By doubling up on database processors and application servers,
Unisys beat Compaq's number by about 40 percent.
"The 40 percent number is not bad considering that [the ES7000 is]
brand new technology," Ganem says. "I'm confident, six to nine months
down the road, we'll see that 40 percent number evolve to 60 percent or
70 percent."
Unisys is becoming aggressive on continued benchmarking.
"This is the first in a series of planned benchmarks," Ganem vows.
"Sixteen-way is really just the first test. We have plans to do other
benchmarks with 16-ways, but we also will be publishing 32-way numbers
in the near future."
Unisys faced several roadblocks to benchmarking the new systems.
Designed to leverage the scalability improvements in Windows 2000
Datacenter Server, Unisys found its server ready to ship nearly a year
before Microsoft got its high-end operating system out the door. While
Unisys officials haven't said so, SQL Server 2000 proved a further
obstacle. Service Pack 1 was required to goose the database server past
some multiprocessor scalability limitations.
Tony Iams, senior analyst at D.H. Brown Associates, says the SAP
benchmark performance isn't great, but it is acceptable. "This is a
step up in the credibility for Windows 2000 on a high-end SMP system,"
he says. "We would like to see it go up to larger numbers of
processors, and it would also be good if it was a more industry
standard benchmark, like the TPC. But it is an improvement." Unisys,
too, is eager to move on to the TPC benchmark with its
price/performance metric.
Compaq, Hewlett-Packard, and Dell all have agreements to resell
Unisys CMP servers under their own brands.

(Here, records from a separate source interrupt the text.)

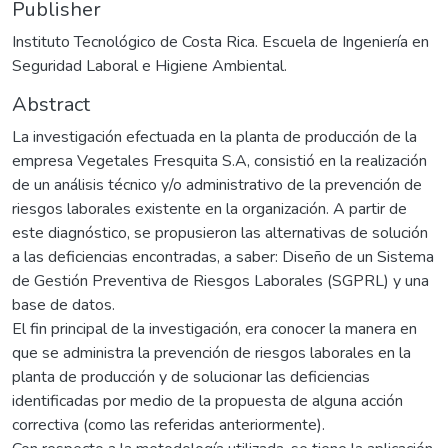
Publisher
Instituto Tecnológico de Costa Rica. Escuela de Ingeniería en
Seguridad Laboral e Higiene Ambiental.
Abstract
La investigación efectuada en la planta de producción de la
empresa Vegetales Fresquita S.A, consistió en la realización
de un análisis técnico y/o administrativo de la prevención de
riesgos laborales existente en la organización. A partir de
este diagnóstico, se propusieron las alternativas de solución
a las deficiencias encontradas, a saber: Diseño de un Sistema
de Gestión Preventiva de Riesgos Laborales (SGPRL) y una
base de datos.
El fin principal de la investigación, era conocer la manera en
que se administra la prevención de riesgos laborales en la
planta de producción y de solucionar las deficiencias
identificadas por medio de la propuesta de alguna acción
correctiva (como las referidas anteriormente).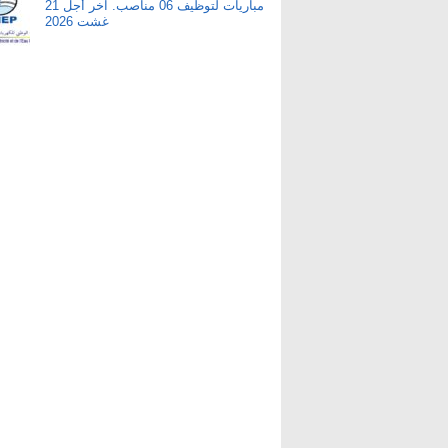
مباريات لتوظيف 06 مناصب. آخر أجل 21
غشت 2026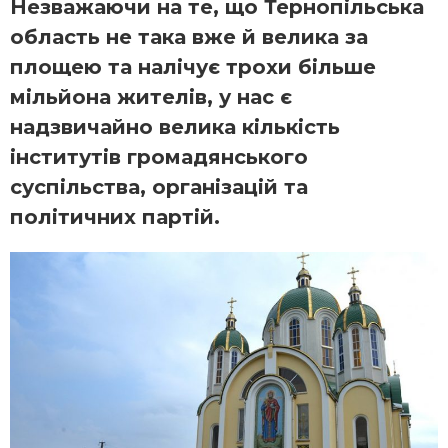
Незважаючи на те, що Тернопільська
область не така вже й велика за
площею та налічує трохи більше
мільйона жителів, у нас є
надзвичайно велика кількість
інститутів громадянського
суспільства, організацій та
політичних партій.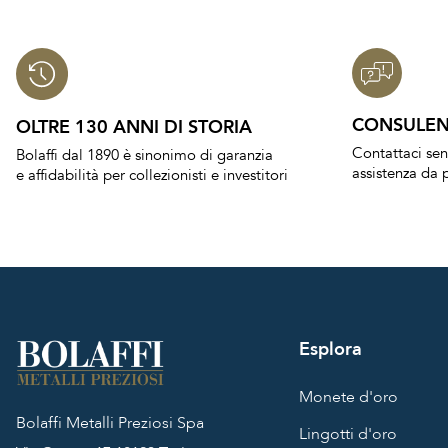
CONSULEN
OLTRE 130 ANNI DI STORIA
Contattaci se
Bolaffi dal 1890 è sinonimo di garanzia
assistenza da p
e affidabilità per collezionisti e investitori
Esplora
Monete d'oro
Bolaffi Metalli Preziosi Spa
Lingotti d'oro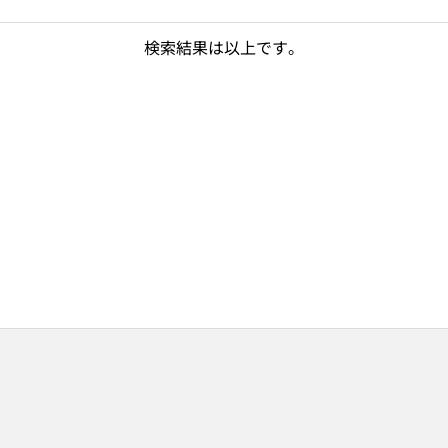
検索結果は以上です。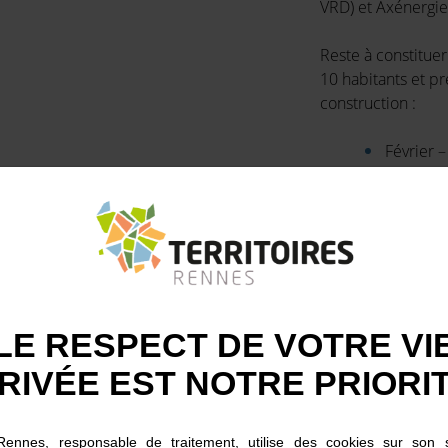
VRD) et Axénergi
Reste à constituer
10 habitants et p
construction :
Février –
Juin- Se
et l’orga
Septembr
orientat
Pour nourrir ces t
rencontre sont pr
LE RESPECT DE VOTRE VI
des ateliers de p
RIVÉE EST NOTRE PRIORI
thématiques (pour 
participatifs élar
 Rennes, responsable de traitement, utilise des cookies sur son s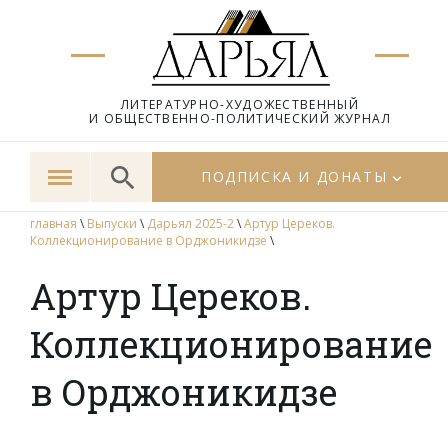
ЛИТЕРАТУРНО-ХУДОЖЕСТВЕННЫЙ
И ОБЩЕСТВЕННО-ПОЛИТИЧЕСКИЙ ЖУРНАЛ
ПОДПИСКА И ДОНАТЫ
главная
\
Выпуски
\
Дарьял 2025-2
\
Артур Цереков.
Коллекционирование в Орджоникидзе
\
Артур Цереков.
Коллекционирование
в Орджоникидзе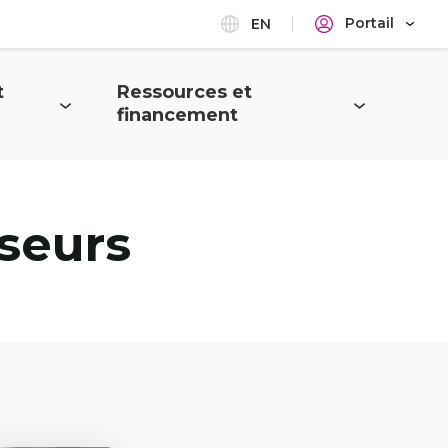
Portail
EN
t
Ressources et
Ouvrir
financement
le
menu
seurs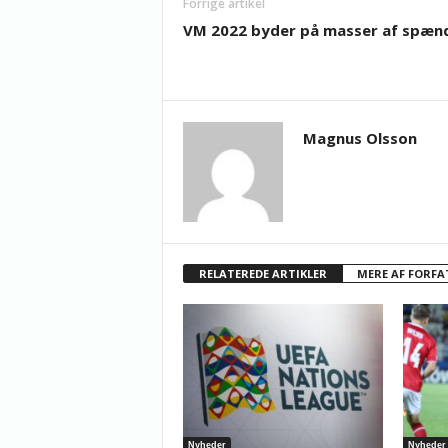
Forrige artikel
VM 2022 byder på masser af spæn
Magnus Olsson
RELATEREDE ARTIKLER
MERE AF FORFA
Nyheder
Nyheder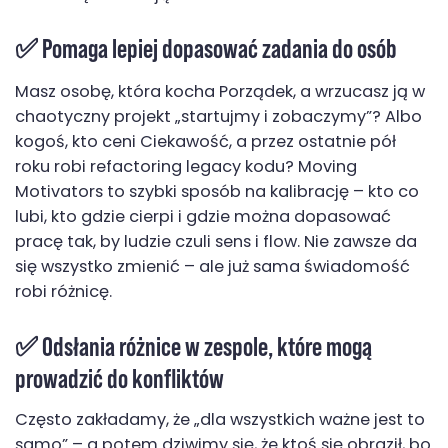
✅ Pomaga
lepiej dopasować zadania do osób
Masz osobę, która kocha Porządek, a wrzucasz ją w
chaotyczny projekt „startujmy i zobaczymy”? Albo
kogoś, kto ceni Ciekawość, a przez ostatnie pół
roku robi refactoring legacy kodu? Moving
Motivators to szybki sposób na kalibrację – kto co
lubi, kto gdzie cierpi i gdzie można dopasować
pracę tak, by ludzie czuli sens i flow. Nie zawsze da
się wszystko zmienić – ale już sama świadomość
robi różnicę.
✅ Odsłania
różnice w zespole
, które mogą
prowadzić do konfliktów
Często zakładamy, że „dla wszystkich ważne jest to
samo” – a potem dziwimy się, że ktoś się obraził, bo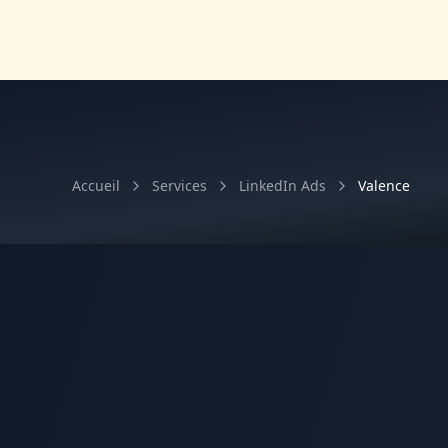
Accueil
Services
LinkedIn Ads
Valence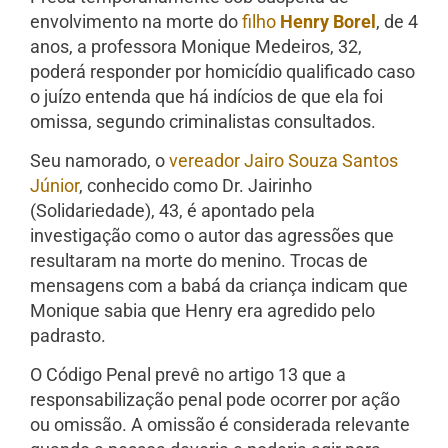
envolvimento na morte do
filho
Henry Borel
, de 4
anos, a professora Monique Medeiros, 32,
poderá responder por homicídio qualificado caso
o juízo entenda que há indícios de que ela foi
omissa, segundo criminalistas consultados.
Seu namorado, o
vereador Jairo Souza Santos
Júnior
, conhecido como Dr. Jairinho
(Solidariedade), 43, é apontado pela
investigação como o autor das agressões que
resultaram na morte do menino. Trocas de
mensagens com a babá da criança indicam que
Monique sabia que Henry era agredido pelo
padrasto.
O Código Penal prevê no artigo 13 que a
responsabilização penal pode ocorrer por ação
ou omissão. A omissão é considerada relevante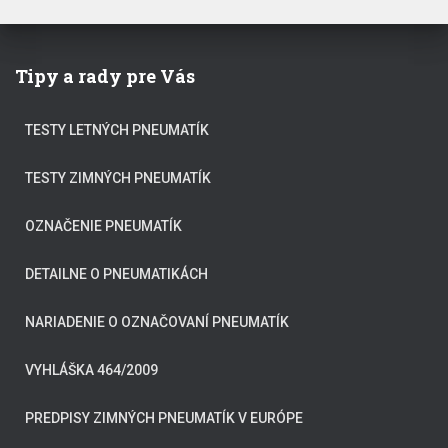
Tipy a rady pre Vás
TESTY LETNÝCH PNEUMATÍK
TESTY ZIMNÝCH PNEUMATÍK
OZNAČENIE PNEUMATÍK
DETAILNE O PNEUMATIKÁCH
NARIADENIE O OZNAČOVANÍ PNEUMATÍK
VYHLÁŠKA 464/2009
PREDPISY ZIMNÝCH PNEUMATÍK V EURÓPE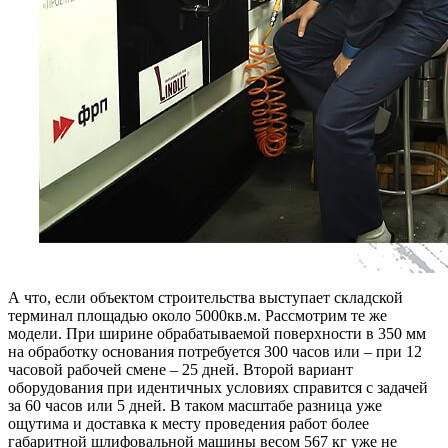
А что, если объектом строительства выступает складской
терминал площадью около 5000кв.м. Рассмотрим те же
модели. При ширине обрабатываемой поверхности в 350 мм
на обработку основания потребуется 300 часов или – при 12
часовой рабочей смене – 25 дней. Второй вариант
оборудования при идентичных условиях справится с задачей
за 60 часов или 5 дней. В таком масштабе разница уже
ощутима и доставка к месту проведения работ более
габаритной шлифовальной машины весом 567 кг уже не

The Big Iron approach with Unisys is one of two approaches to
scalability Microsoft is pursuing. The other approach is horizontal
scaling, which involves clustering many systems together. Microsoft and
Compaq used that approach to vault to the top of the TPC-C raw
performance benchmarks in February 2000, and the pair retains the top
performance spot for clustered systems. Microsoft, however, has not
shown any customer implementations of even two-node database
clusters.
About the Author
Scott Bekker is editor in chief of Redmond Channel Partner magazine.